### Prompt
Below are records; reproduce exactly the lines from the one that has "Walkthroughs & Testimonials" through the one that has "Shin splints", ends included, and nothing more.

### Input for this task
┄┄┄┄┄┄
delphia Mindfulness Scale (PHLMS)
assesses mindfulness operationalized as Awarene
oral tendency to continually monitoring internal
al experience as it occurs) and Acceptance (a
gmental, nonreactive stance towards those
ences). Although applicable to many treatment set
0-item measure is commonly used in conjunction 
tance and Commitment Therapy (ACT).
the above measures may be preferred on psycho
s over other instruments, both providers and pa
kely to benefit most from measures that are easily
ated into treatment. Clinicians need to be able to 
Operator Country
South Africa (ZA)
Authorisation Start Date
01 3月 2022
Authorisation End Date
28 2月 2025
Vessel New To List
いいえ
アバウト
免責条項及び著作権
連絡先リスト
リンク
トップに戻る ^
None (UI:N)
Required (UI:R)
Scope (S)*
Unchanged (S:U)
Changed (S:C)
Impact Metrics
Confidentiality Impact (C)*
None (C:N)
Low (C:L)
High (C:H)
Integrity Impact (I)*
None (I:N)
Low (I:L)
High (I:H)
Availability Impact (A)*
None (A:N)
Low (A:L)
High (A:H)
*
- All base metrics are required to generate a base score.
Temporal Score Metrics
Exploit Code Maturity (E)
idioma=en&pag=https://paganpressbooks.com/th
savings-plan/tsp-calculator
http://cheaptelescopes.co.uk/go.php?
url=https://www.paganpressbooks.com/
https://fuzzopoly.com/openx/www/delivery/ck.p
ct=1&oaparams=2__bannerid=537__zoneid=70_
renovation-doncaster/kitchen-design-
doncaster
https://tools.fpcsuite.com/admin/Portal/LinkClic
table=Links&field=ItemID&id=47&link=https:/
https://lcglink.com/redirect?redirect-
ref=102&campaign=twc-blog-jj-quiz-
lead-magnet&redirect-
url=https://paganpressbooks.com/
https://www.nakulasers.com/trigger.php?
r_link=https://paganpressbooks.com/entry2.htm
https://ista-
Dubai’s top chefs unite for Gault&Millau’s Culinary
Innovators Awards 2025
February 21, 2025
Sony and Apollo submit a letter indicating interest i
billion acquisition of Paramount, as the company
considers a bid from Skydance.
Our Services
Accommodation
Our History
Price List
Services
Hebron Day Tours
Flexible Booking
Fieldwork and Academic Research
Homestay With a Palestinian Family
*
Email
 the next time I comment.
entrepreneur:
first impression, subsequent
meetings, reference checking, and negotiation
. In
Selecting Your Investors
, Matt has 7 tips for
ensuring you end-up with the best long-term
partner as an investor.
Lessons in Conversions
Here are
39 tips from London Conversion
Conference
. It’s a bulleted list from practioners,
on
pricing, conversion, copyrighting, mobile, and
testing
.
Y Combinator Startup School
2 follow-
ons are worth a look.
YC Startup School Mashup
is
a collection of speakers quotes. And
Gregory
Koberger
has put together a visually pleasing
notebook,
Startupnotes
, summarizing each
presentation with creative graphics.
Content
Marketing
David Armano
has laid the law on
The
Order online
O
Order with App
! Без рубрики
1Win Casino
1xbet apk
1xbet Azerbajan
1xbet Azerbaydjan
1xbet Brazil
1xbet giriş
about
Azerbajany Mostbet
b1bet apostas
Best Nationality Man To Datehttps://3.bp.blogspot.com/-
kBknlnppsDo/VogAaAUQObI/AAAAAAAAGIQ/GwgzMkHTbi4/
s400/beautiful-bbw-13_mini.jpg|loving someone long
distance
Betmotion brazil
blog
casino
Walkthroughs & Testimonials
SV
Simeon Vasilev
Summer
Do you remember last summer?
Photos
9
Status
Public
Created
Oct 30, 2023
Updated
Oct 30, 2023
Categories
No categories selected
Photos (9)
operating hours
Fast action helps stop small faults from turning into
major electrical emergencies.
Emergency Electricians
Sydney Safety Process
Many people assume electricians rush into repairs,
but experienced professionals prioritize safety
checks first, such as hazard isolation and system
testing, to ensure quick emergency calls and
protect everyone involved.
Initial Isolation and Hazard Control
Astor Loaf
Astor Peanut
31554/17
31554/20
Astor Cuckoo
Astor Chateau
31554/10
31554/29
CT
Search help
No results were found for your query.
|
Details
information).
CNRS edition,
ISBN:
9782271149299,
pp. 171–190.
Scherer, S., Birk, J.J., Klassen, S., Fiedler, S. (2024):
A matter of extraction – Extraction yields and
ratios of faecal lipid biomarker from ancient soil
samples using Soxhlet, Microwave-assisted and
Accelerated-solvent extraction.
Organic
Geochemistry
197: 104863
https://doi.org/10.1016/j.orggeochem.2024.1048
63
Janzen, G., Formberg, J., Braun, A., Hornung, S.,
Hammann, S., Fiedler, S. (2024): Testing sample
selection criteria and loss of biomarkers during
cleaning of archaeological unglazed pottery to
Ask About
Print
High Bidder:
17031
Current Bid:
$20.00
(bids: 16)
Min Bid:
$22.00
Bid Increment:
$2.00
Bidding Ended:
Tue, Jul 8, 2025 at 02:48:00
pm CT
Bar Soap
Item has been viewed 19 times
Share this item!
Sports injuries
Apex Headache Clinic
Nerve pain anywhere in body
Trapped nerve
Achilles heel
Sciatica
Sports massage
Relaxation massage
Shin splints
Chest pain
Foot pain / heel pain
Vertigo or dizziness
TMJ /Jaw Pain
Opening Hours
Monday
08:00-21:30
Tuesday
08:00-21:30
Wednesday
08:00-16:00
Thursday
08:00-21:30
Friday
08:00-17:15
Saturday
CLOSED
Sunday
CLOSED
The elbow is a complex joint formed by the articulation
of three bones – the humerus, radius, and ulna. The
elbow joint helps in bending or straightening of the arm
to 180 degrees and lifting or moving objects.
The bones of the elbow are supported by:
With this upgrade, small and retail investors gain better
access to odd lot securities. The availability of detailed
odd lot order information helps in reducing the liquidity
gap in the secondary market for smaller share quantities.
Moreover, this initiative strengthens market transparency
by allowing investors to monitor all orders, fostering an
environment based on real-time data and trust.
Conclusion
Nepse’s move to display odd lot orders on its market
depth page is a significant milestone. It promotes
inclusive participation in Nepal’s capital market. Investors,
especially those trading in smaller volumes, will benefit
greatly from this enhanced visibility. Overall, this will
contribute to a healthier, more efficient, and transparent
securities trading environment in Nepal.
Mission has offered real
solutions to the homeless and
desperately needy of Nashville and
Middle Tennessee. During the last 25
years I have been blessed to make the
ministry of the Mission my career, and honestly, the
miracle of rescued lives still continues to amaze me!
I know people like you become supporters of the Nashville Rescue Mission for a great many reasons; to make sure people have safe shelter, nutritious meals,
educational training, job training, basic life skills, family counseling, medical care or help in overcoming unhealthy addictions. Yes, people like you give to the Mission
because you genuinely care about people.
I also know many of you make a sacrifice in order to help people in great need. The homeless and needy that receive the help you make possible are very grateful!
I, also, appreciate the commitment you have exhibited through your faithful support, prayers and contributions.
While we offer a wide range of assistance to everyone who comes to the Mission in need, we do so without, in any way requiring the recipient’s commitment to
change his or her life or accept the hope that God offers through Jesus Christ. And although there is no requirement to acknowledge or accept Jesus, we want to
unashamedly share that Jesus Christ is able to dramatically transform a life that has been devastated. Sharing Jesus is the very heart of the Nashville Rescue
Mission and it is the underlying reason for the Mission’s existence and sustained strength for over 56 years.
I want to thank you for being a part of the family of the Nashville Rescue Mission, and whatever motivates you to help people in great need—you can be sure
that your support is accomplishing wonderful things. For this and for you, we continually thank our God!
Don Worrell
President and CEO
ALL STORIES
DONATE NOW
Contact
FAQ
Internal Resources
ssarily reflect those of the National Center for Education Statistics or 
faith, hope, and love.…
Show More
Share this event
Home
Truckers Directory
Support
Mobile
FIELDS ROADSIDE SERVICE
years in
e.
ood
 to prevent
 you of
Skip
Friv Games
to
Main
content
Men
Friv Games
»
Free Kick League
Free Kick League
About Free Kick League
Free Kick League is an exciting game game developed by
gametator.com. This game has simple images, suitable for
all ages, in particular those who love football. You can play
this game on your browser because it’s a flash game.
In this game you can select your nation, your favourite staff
┄┄┄┄┄┄
### Problem solution
Walkthroughs & Testimonials
SV
Simeon Vasilev
Summer
Do you remember last summer?
Photos
9
Status
Public
Created
Oct 30, 2023
Updated
Oct 30, 2023
Categories
No categories selected
Photos (9)
operating hours
Fast action helps stop small faults from turning into
major electrical emergencies.
Emergency Electricians
Sydney Safety Process
Many people assume electricians rush into repairs,
but experienced professionals prioritize safety
checks first, such as hazard isolation and system
testing, to ensure quick emergency calls and
protect everyone involved.
Initial Isolation and Hazard Control
Astor Loaf
Astor Peanut
31554/17
31554/20
Astor Cuckoo
Astor Chateau
31554/10
31554/29
CT
Search help
No results were found for your query.
|
Details
information).
CNRS edition,
ISBN:
9782271149299,
pp. 171–190.
Scherer, S., Birk, J.J., Klassen, S., Fiedler, S. (2024):
A matter of extraction – Extraction yields and
ratios of faecal lipid biomarker from ancient soil
samples using Soxhlet, Microwave-assisted and
Accelerated-solvent extraction.
Organic
Geochemistry
197: 104863
https://doi.org/10.1016/j.orggeochem.2024.1048
63
Janzen, G., Formberg, J., Braun, A., Hornung, S.,
Hammann, S., Fiedler, S. (2024): Testing sample
selection criteria and loss of biomarkers during
cleaning of archaeological unglazed pottery to
Ask About
Print
High Bidder:
17031
Current Bid:
$20.00
(bids: 16)
Min Bid:
$22.00
Bid Increment:
$2.00
Bidding Ended:
Tue, Jul 8, 2025 at 02:48:00
pm CT
Bar Soap
Item has been viewed 19 times
Share this item!
Sports injuries
Apex Headache Clinic
Nerve pain anywhere in body
Trapped nerve
Achilles heel
Sciatica
Sports massage
Relaxation massage
Shin splints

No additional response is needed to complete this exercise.